Go through the data below. List every line that holds the word "check".

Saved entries
=====
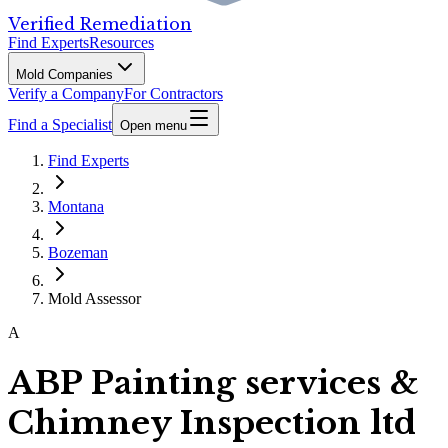
Verified Remediation
Find Experts
Resources
Mold Companies
Verify a Company
For Contractors
Find a Specialist
Open menu
Find Experts
Montana
Bozeman
Mold Assessor
A
ABP Painting services &
Chimney Inspection ltd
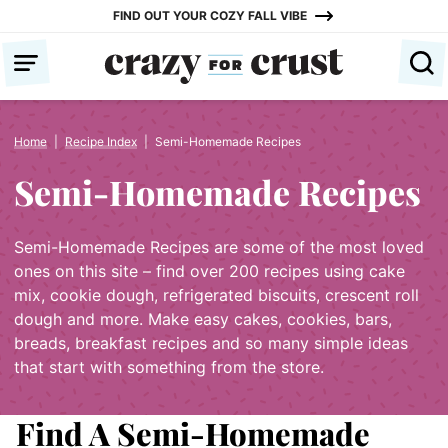
Skip
FIND OUT YOUR COZY FALL VIBE
to
content
Home
|
Recipe Index
|
Semi-Homemade Recipes
Semi-Homemade Recipes
Semi-Homemade Recipes are some of the most loved
ones on this site – find over 200 recipes using cake
mix, cookie dough, refrigerated biscuits, crescent roll
dough and more. Make easy cakes, cookies, bars,
breads, breakfast recipes and so many simple ideas
that start with something from the store.
Find A Semi-Homemade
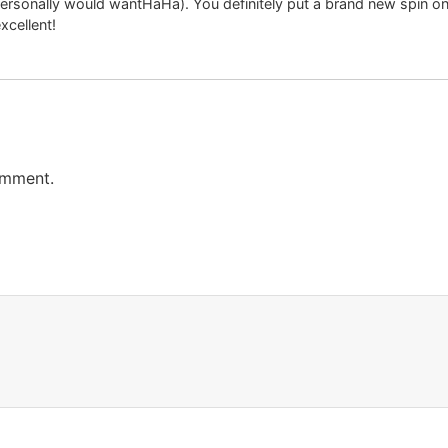
personally would wantHaHa). You definitely put a brand new spin on
excellent!
omment.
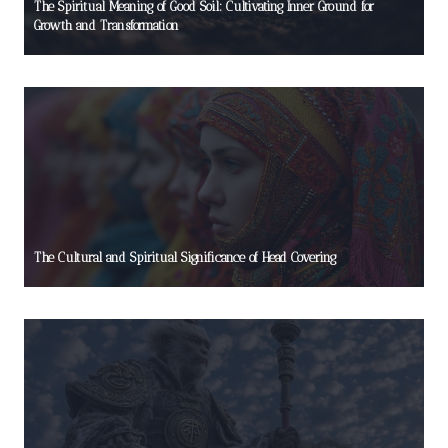
The Spiritual Meaning of Good Soil: Cultivating Inner Ground for
Growth and Transformation
The Cultural and Spiritual Significance of Head Covering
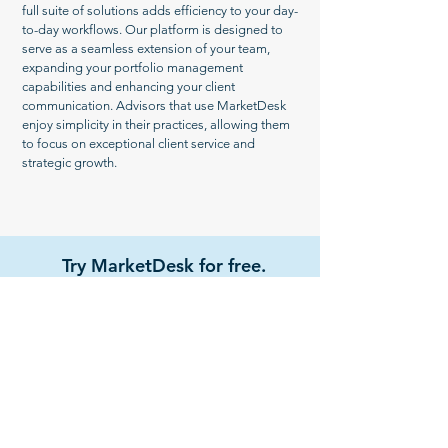
full suite of solutions adds efficiency to your day-
to-day workflows. Our platform is designed to
serve as a seamless extension of your team,
expanding your portfolio management
capabilities and enhancing your client
communication. Advisors that use MarketDesk
enjoy simplicity in their practices, allowing them
to focus on exceptional client service and
strategic growth.
Try MarketDesk for free.
Get Started
Watch Demo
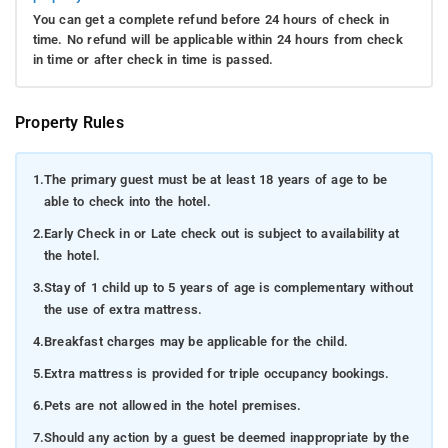
You can get a complete refund before 24 hours of check in
time. No refund will be applicable within 24 hours from check
in time or after check in time is passed.
Property Rules
1.
The primary guest must be at least 18 years of age to be
able to check into the hotel.
2.
Early Check in or Late check out is subject to availability at
the hotel.
3.
Stay of 1 child up to 5 years of age is complementary without
the use of extra mattress.
4.
Breakfast charges may be applicable for the child.
5.
Extra mattress is provided for triple occupancy bookings.
6.
Pets are not allowed in the hotel premises.
7.
Should any action by a guest be deemed inappropriate by the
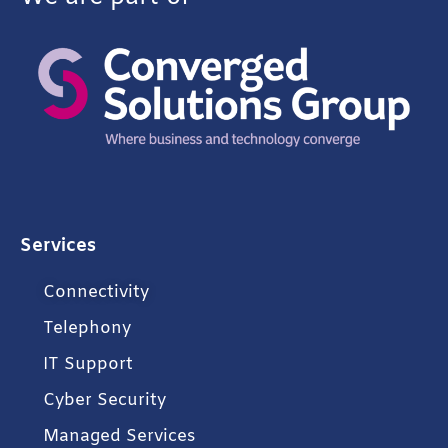
Services
Connectivity
Telephony
IT Support
Cyber Security
Managed Services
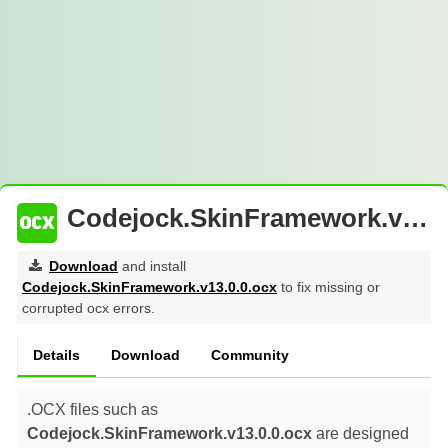
Codejock.SkinFramework.v13.0.0.ocx : Free Download
Download
and install
Codejock.SkinFramework.v13.0.0.ocx
to fix missing or
corrupted ocx errors.
Details
Download
Community
.OCX files such as
Codejock.SkinFramework.v13.0.0.ocx
are designed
=====
▶ [TASK SOLUTION]:
You can get a complete refund before 24 hours of check in
time. No refund will be applicable within 24 hours from check
in time or after check in time is passed.
able to check into the hotel.
Early Check in or Late check out is subject to availability at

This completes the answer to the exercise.